Every atrocity committed against Black people in the meantime can be written off as “sad”, said in the same regretful drawl as the belle shaking her head at the slave auction outside her window. Liberals waiting up for white supremacists to come home to be partners for a fairer America, that is to say the liberal bet on white racists, is racist.
Mr Rittenhouse is welcomed home because he shot at people rising up against the traditional impunity of racists. He is carried shoulder-high by racists because he gave them a hope that it still could be done, that real America has not lost its footing and could still bring down the beast of Black liberation.

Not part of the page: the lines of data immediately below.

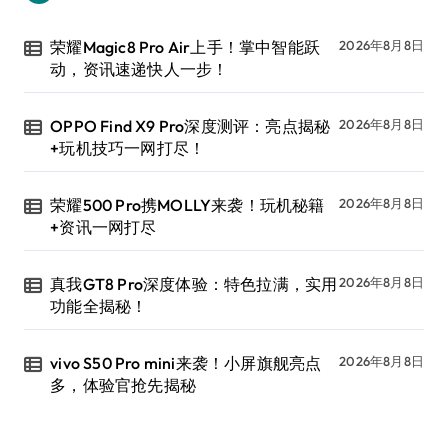
荣耀Magic8 Pro Air上手！掌中智能跃
2026年8月8日
动，资讯速递快人一步！
OPPO Find X9 Pro深度测评：亮点揭秘
2026年8月8日
+玩机技巧一网打尽！
荣耀500 Pro携MOLLY来袭！玩机秘籍
2026年8月8日
+资讯一网打尽
真我GT8 Pro深度体验：特色拉满，实用
2026年8月8日
功能全揭秘！
vivo S50 Pro mini来袭！小屏旗舰亮点
2026年8月8日
多，体验官抢先揭秘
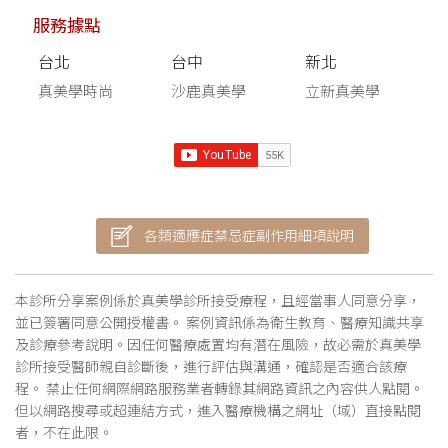
服務據點
台北
台中
新北
真美學時尚
沙鹿真美學
立新真美學
各類適應症禁忌症副作用細項說明
本診所分享案例係於真美學診所接受療程，且經當事人同意分享，
並已簽署同意公開授權書。 案例資訊係為衛生教育、醫療知識共享
及診療參考說明。因任何醫療處置均有潛在風險，故必需於真美學
診所接受醫師親自診斷後，進行評估與溝通，確認是否適合該療
程。 禁止任何網際網路服務業者轉錄其網路資訊之內容供人點閱。
但以網路搜尋或超連結方式，進入醫療機構之網址（域）直接點閱
者，不在此限。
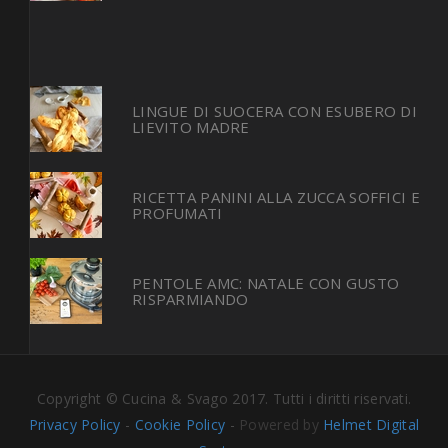
LINGUE DI SUOCERA CON ESUBERO DI
LIEVITO MADRE
RICETTA PANINI ALLA ZUCCA SOFFICI E
PROFUMATI
PENTOLE AMC: NATALE CON GUSTO
RISPARMIANDO
Copyright © Cucina & Svago 2017. Tutti i diritti riservati.
Privacy Policy
-
Cookie Policy
-
Powered by
Helmet Digital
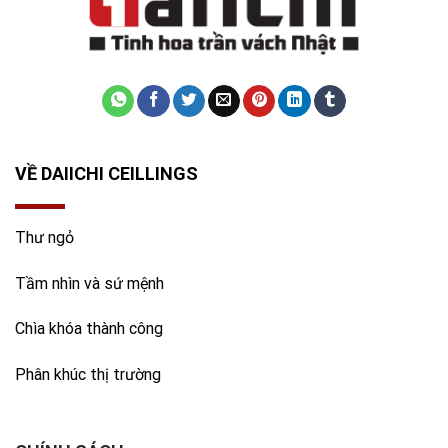
VỀ DAIICHI CEILLINGS
Thư ngỏ
Tầm nhìn và sứ mệnh
Chìa khóa thành công
Phân khúc thị trường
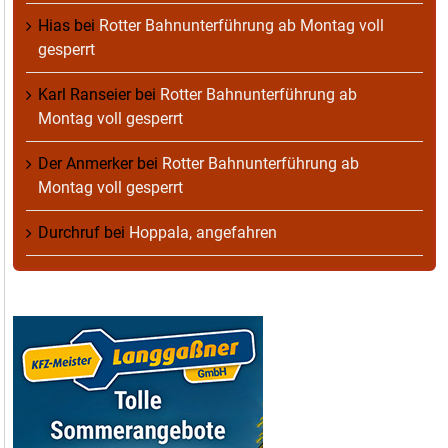
Hias
bei
Rotter Bahnunterführung ab Montag voll
gesperrt
Karl Ranseier
bei
Rotter Bahnunterführung ab
Montag voll gesperrt
Der Anmerker
bei
Rotter Bahnunterführung ab
Montag voll gesperrt
Durchruf
bei
Hoppala, angefahren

Throughout American history, a thousand armed white mobs have joined police to put down Black and Indigenous discontent after killings with impunity. Thousands in these thousand mobs have received warmly the lynchers. Thousands in these thousands have helped mutilate and curse the corpse of the killed, have posed smiling for pictures with the lynched, certain of their eternal impunity.
Mr Rittenhouse is carried shoulder-high by a crowd we were told had long been disbanded. The digital mob seemingly emerging from every crevice of social media, every hole of colonial government, is a historical artifact, we are told. Lynch mobs are a thing confined to sepia photographs. There are no more smiling, pointing conservatives at the site of a lynching, conservatism means something else entirely now. This new mob laughing and cheering is something else. Things are, in fact, progressing in this country and after this brief stint in momentary darkness, things must only get better.
We are told this story as the mob amasses and the jackboots march across the Lincoln memorial because it is a bet they can afford and are willing to lose. They are, at this moment, turning their back, leaving their rural jail unguarded, and will claim they did not hear the lynch mob break in and drag out the African-American. And when it is all over, and at the scene of the burnt tree, the ash and remains are scrubbed clean with the obligatory “we still have a ways to go with race in this country”, they go out to receive their Kyles.
The views expressed in this article are the author’s own and do not necessarily reflect Al Jazeera’s editorial stance.